DATA EXCERPTS:
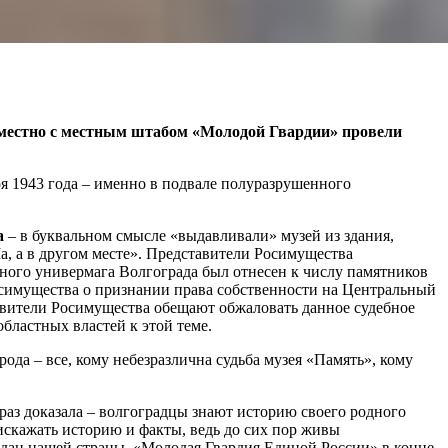
овместно с местным штабом «Молодой Гвардии» провели
я 1943 года – именно в подвале полуразрушенного
а
– в буквальном смысле «выдавливали» музей из здания,
Ма, а в другом месте». Представители Росимущества
льного универмага Волгограда был отнесен к числу памятников
осимущества о признании права собственности на Центральный
авители Росимущества обещают обжаловать данное судебное
ластных властей к этой теме.
да – все, кому небезразлична судьба музея «Память», кому
аз доказала – волгоградцы знают историю своего родного
 искажать историю и факты, ведь до сих пор живы
аждан нашей страны. «Молодая Гвардия Единой России» в конце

PROBLEM DESCRIPTION:
What is needed is an exact copy of the lines from the one containing "аз доказала –" through the last line of the records, and nothing else.

WRITTEN RESPONSE:
аз доказала – волгоградцы знают историю своего родного
 искажать историю и факты, ведь до сих пор живы
аждан нашей страны. «Молодая Гвардия Единой России» в конце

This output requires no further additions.